Extracted records –

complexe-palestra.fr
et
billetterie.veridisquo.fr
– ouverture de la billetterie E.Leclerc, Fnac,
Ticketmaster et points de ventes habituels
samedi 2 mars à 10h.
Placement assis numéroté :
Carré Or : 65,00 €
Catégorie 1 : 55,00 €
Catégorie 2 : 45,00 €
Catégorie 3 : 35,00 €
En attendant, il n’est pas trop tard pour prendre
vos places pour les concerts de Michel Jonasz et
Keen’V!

Problem to work on – All of the data above needs to be transcribed verbatim.

Solution for this task –
complexe-palestra.fr
et
billetterie.veridisquo.fr
– ouverture de la billetterie E.Leclerc, Fnac,
Ticketmaster et points de ventes habituels
samedi 2 mars à 10h.
Placement assis numéroté :
Carré Or : 65,00 €
Catégorie 1 : 55,00 €
Catégorie 2 : 45,00 €
Catégorie 3 : 35,00 €
En attendant, il n’est pas trop tard pour prendre
vos places pour les concerts de Michel Jonasz et
Keen’V!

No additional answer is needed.